The Alger Hiss case: In which Nixon used the 1948 House Un-American Activities Committee hearings to boost his career by lambasting Alger Hiss, a high-ranking United States Department of State official, as a communist spy for the Soviet Union.

The Fund Crisis: In 1952, as a member of the United States Senate, Nixon was the vice-presidential running mate of Republican presidential nominee Dwight Eisenhower.  After he was accused during the campaign of having an improper political fund, Nixon saved his political career and his spot on Eisenhower's ticket by making a nationally televised speech, commonly known as the "Checkers speech," in which he denied the charges and famously stated he would not be giving back one gift his family had received: a little dog named Checkers.

Eisenhower's heart attack: In 1955, while Nixon was vice president, Eisenhower suffered a serious heart attack.  Nixon then briefly slid into the driver's seat and took the steering wheel of the nation.

Venezuela attack: In 1958, while on a tour of Venezuela, Nixon and his wife Pat were attacked by a rock-throwing mob.

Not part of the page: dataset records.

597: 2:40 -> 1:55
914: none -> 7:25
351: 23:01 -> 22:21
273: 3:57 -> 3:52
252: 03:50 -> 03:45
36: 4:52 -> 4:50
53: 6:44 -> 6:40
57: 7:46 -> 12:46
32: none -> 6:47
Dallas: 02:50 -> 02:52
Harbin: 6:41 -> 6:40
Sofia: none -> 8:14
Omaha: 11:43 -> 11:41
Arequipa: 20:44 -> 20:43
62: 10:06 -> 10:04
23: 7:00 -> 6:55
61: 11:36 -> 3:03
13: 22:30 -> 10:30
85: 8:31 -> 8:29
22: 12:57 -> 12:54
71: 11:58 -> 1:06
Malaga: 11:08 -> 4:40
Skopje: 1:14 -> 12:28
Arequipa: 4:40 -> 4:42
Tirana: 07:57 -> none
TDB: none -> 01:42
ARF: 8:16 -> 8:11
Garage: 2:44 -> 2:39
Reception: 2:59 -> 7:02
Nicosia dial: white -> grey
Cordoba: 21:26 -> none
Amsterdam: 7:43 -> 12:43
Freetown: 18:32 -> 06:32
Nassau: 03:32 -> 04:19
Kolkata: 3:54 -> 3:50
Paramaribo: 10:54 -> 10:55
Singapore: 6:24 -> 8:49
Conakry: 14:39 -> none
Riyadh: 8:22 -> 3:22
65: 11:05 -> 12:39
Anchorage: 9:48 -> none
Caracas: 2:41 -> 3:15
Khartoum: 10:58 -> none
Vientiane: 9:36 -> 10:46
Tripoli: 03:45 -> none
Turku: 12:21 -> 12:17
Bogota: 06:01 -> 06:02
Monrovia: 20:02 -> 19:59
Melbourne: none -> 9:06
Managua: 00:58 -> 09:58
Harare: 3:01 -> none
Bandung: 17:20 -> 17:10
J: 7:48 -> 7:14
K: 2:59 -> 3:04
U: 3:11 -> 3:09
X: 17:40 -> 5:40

The "Kitchen Debate": In 1959, while still vice president, Nixon traveled to Moscow to engage in a debate with Soviet leader Nikita Khrushchev.  The debate took place in a mock kitchen that was intended to show Soviet citizens how ordinary American families lived.

The 1960 Presidential campaign: The aforementioned defeat.  Could we say Kennedy won by a close shave?

In his introduction to Six Crises, Nixon writes: "The last thing I ever intended or expected to do after the 1960 election was to write a book."  And yet, BOOM!, there it is less than two years later.  Out of habit, Nixon prevaricates from the very first sentence.  He claims to have taken pen to paper only at the urging of three people: Mamie Eisenhower, Adela Rogers St. Johns, and Kennedy, with whom Nixon shares this touching Oval Office scene:
In April, I visited President Kennedy for the first time since he had taken office.  When I told him I was considering the possibility of joining the "literary" ranks, of which he himself is so distinguished a member, he expressed the thought that every public man should write a book at some time in his life, both for the mental discipline and because it tends to elevate him in popular esteem to the respected status of an "intellectual."
I imagine it would be almost impossible to read Six Crises without the filter of Watergate and, in my case, the mental casting of Anthony Hopkins as the jowly liar.  Irony abounds, even in passages like this, which Nixon no doubt thought he was writing with sincerity and for-the-ages fervor:
      We are all tempted to stay on the sidelines, to live like vegetables, to concentrate all our efforts on living at greater leisure, living longer, and leaving behind a bigger estate.  But meeting crises involves creativity.  It engages all a man's talents.  When he looks back on life, he has to answer the question: did he live up to his capabilities as fully as he could?  Or were only part of his abilities ever called into action?
      One man may have opportunities that others do not.  But what counts is whether the individual used what chances he had.  Did he risk all when the stakes were such that he might win or lose all?
See what I mean?  Irony.  The same kind of irony that leaves a man who once held the highest office in the land sitting in a cardboard box protected from a dewy lawn by a bedsheet and whose "literary" words were bought for a quarter by a grouchy man who'd started off the morning by taking so many wrong turns.